Wednesday, October 19, 2005
Hilary Brown used to love croissants.
But four years ago, she was diagnosed with an allergy to gluten, a mix of plant proteins found in wheat. She also learned she was allergic to dairy foods.
Brown quickly changed her eating habits. That meant no more croissants - or many of the other foods she'd grown accustomed to eating.
"That's when I realized the power of food on one's health," she says. "I went from being so sickly my entire life to being in perfect health and never getting sick."
Brown is hoping to pass on those food lessons to her hometown of Lawrence. A month ago, she opened Local Burger, a restaurant at 714 Vt. featuring locally raised meats and locally grown produce with the health-conscious in mind.
Nearly all of the meats on the menu are raised without antibiotics or hormones, and the vegetables are grown organically, without pesticides or herbicides.
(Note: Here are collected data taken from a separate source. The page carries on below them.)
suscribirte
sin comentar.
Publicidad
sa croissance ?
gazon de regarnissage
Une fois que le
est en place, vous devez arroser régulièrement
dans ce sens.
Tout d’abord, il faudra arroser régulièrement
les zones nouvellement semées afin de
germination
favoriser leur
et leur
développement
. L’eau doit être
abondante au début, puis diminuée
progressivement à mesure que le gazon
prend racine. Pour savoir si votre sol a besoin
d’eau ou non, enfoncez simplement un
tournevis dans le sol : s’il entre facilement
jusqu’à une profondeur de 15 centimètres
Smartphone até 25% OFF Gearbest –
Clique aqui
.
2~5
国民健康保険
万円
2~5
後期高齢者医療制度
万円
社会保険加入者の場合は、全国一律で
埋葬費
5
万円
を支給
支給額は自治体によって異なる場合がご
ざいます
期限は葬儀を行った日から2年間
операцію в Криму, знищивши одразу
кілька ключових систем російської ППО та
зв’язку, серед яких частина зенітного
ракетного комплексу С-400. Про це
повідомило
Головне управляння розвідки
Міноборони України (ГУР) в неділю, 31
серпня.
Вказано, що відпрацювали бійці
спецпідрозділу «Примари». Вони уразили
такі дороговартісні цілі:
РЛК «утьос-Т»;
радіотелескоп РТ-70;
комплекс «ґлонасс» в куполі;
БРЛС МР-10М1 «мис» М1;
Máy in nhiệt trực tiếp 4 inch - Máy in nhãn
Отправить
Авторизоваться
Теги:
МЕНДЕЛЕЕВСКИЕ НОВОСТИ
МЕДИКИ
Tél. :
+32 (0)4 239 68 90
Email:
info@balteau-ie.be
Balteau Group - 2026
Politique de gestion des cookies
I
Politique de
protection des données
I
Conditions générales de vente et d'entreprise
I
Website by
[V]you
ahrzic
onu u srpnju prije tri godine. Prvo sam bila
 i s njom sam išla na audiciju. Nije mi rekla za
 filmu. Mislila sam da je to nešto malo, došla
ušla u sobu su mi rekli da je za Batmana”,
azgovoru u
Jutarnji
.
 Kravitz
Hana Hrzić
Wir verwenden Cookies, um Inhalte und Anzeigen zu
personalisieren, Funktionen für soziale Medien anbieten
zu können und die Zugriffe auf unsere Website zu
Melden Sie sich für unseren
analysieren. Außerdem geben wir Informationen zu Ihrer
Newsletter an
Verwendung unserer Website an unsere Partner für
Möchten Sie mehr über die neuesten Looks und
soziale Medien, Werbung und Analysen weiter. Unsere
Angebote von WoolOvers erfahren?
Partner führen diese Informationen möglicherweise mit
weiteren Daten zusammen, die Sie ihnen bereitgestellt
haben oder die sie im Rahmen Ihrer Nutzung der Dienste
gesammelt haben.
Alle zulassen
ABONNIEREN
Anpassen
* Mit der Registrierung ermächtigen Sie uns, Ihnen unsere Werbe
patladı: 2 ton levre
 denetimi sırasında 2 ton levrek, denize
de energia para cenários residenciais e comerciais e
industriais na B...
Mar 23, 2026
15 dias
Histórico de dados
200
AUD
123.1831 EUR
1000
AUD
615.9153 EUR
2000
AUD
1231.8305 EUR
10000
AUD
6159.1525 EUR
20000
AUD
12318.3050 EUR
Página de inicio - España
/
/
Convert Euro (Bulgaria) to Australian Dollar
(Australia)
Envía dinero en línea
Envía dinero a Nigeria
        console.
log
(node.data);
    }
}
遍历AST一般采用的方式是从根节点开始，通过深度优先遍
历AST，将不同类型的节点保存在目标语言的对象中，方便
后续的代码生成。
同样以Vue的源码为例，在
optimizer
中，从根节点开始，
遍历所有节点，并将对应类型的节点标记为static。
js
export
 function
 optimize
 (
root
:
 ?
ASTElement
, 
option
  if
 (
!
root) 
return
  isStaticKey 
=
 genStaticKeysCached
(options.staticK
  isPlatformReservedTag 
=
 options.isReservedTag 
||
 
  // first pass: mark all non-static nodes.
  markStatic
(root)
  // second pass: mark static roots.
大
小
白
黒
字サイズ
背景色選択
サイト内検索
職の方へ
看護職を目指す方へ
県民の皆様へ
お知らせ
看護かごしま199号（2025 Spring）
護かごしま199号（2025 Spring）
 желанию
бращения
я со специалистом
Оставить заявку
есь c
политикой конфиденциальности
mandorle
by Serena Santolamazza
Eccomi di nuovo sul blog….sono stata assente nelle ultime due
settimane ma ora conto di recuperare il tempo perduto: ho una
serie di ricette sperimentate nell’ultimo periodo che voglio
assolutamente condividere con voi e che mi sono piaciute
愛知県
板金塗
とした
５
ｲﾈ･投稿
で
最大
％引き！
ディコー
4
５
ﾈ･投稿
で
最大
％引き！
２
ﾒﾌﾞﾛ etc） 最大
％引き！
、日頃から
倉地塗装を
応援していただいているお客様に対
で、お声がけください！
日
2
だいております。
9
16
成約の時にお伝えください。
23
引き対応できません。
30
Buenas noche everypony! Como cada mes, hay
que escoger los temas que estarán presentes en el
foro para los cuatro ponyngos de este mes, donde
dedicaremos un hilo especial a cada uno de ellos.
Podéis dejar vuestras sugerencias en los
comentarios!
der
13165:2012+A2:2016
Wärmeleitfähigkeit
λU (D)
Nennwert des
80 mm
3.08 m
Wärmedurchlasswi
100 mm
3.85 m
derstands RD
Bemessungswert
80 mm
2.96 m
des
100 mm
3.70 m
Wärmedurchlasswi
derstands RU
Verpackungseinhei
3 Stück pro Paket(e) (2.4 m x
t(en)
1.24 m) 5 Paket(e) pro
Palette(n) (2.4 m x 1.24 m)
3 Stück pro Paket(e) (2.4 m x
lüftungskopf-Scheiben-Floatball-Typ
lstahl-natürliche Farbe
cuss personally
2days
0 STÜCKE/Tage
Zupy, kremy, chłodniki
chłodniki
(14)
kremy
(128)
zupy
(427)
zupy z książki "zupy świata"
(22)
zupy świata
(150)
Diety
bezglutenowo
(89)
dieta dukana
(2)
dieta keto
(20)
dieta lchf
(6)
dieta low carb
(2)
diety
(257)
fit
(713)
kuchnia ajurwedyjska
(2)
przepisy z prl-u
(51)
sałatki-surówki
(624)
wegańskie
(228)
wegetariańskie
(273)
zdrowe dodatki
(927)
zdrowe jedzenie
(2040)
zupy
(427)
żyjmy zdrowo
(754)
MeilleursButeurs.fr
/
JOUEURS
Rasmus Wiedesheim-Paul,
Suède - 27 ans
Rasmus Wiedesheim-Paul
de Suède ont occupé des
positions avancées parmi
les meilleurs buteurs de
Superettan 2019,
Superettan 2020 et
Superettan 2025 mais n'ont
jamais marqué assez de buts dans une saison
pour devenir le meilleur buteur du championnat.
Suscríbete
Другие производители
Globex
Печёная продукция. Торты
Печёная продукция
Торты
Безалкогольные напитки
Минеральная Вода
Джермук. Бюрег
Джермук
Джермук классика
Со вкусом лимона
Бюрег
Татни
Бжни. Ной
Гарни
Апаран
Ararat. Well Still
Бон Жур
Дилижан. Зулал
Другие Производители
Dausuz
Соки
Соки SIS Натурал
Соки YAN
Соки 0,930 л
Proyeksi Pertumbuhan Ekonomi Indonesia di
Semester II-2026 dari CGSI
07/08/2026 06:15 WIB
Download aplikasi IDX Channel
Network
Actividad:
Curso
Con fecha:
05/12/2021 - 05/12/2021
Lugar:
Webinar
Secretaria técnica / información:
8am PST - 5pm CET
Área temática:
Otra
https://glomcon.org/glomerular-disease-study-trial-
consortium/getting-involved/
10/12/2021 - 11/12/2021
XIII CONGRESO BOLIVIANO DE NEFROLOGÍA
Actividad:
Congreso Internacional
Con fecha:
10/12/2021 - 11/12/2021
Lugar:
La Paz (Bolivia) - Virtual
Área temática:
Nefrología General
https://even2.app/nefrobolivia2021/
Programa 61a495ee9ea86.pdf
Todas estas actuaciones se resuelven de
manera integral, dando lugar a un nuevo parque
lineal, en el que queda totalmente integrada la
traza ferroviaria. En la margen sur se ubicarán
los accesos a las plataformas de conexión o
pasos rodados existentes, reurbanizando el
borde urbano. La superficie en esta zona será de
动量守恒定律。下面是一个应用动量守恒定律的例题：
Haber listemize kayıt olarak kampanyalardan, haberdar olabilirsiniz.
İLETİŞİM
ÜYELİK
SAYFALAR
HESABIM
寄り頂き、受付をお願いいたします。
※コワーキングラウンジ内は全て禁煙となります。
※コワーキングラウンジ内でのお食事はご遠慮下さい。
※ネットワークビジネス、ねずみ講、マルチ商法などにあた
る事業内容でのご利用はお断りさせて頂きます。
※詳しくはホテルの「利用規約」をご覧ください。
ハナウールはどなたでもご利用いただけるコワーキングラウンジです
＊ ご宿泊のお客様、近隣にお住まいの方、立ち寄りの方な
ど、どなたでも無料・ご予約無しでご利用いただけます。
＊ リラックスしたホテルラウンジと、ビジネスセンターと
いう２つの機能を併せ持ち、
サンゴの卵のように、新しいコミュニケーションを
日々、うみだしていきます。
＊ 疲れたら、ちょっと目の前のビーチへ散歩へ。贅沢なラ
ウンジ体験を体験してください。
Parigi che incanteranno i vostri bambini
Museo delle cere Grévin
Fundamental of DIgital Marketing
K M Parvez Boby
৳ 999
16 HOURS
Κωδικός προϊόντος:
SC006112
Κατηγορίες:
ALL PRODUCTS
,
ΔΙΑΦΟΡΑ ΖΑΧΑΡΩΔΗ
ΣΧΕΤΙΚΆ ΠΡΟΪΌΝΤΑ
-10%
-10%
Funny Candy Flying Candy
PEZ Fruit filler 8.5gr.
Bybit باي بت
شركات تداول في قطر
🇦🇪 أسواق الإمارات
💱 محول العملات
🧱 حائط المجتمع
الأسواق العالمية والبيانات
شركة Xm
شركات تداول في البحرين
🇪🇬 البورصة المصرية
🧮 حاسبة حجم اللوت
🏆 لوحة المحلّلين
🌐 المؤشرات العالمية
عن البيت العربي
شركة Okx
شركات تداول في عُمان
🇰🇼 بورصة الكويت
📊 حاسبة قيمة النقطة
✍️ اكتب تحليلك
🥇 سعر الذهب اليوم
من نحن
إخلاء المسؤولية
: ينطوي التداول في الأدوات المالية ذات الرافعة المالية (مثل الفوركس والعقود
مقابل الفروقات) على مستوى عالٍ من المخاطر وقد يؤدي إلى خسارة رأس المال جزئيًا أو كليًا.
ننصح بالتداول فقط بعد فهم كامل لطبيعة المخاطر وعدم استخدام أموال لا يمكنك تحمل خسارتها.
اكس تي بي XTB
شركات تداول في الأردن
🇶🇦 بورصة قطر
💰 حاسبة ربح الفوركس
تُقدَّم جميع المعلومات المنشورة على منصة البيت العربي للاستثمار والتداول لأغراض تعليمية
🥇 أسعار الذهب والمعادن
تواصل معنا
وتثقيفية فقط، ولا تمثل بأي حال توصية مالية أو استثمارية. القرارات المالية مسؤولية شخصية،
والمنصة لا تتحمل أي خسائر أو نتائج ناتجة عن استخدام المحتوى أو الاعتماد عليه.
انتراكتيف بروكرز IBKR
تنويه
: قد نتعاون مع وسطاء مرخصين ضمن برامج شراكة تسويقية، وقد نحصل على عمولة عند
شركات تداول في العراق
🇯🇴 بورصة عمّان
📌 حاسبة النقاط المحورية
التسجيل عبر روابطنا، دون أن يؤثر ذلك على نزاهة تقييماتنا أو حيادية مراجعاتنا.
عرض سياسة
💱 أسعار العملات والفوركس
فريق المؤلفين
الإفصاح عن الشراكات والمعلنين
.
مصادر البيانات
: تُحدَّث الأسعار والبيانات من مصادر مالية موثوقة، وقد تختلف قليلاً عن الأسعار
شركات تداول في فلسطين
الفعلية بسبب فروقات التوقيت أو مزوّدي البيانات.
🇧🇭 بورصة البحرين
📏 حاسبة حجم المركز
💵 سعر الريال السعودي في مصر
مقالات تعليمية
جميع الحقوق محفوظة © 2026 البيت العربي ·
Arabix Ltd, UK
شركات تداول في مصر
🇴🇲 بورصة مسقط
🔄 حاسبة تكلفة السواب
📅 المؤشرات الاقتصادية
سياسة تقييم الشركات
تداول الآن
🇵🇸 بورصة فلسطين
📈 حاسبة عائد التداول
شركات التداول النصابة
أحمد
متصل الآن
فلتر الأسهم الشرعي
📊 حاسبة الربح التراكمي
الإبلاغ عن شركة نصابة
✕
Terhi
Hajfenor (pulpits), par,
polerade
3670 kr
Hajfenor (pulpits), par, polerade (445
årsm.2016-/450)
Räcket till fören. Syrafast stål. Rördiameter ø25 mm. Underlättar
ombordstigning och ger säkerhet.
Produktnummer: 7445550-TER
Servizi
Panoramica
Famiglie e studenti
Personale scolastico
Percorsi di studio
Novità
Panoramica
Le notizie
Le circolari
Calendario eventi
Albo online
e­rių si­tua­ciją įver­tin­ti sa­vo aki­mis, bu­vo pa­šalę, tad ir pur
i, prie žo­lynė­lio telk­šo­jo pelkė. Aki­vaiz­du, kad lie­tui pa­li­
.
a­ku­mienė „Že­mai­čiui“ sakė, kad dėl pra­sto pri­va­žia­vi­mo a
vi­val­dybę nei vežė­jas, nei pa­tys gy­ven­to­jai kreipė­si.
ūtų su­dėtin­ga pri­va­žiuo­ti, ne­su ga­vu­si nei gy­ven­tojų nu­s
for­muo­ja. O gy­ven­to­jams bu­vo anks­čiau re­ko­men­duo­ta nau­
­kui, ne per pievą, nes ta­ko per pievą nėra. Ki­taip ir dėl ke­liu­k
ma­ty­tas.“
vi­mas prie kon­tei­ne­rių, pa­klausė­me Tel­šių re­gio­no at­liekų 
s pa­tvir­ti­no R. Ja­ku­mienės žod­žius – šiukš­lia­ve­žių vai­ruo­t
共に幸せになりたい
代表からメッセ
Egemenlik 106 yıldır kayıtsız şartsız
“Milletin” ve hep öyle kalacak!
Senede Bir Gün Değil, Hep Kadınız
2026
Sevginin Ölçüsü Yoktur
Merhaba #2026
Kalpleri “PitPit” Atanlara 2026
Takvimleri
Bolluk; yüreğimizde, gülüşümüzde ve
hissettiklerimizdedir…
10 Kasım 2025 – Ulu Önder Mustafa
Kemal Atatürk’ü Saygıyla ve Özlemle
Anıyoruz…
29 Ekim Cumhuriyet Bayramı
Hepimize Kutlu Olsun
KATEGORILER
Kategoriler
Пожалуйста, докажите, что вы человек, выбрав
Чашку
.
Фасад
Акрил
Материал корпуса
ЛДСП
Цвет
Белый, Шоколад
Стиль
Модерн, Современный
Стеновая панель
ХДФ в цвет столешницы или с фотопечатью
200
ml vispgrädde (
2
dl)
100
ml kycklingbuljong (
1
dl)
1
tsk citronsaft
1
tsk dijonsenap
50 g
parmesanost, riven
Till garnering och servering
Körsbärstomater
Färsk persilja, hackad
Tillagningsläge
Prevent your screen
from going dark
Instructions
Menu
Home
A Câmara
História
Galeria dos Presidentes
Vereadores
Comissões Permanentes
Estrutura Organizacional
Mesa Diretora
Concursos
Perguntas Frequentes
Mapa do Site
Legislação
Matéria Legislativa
Most of the food comes from around 15 farmers, ranchers and other manufacturers within 50 miles of Lawrence.
"You want to support people who are growing things locally," Brown says. "And besides, the food tastes better."
Brown, a former occupational therapist and part-time caterer, has had the idea for Local Burger for years. A stint at the Natural Gourmet Cookery School helped solidify her chef skills.
Brown says there are a handful of restaurants similar to Local Burger spread across the country. She figures there's no better place than Lawrence, where she's lived her entire life, for the concept, considering attendance at the Lawrence Farmers Market, interest in organic farming and support for local business.
"Lawrence sure seemed the perfect place for it," Brown says. "If it doesn't make it here, it's not the time for it."
The centerpiece of the menu is the burger. They come in beef, buffalo, elk, pork, turkey, tofu and veggie varieties.
Sides include "progressive potatoes" (air-baked red potatoes), soups, salads, applesauce, fruits and vegetables, and potato salad.
Other menu items include turkey wraps, fruit juices and smoothies. The desserts - including peanut butter balls and key lime pie squares - are made without gluten, dairy products, refined sugar or artificial sweetener.
And if you want to know exactly what's in your food, just ask. The restaurant keeps a list of ingredients on hand.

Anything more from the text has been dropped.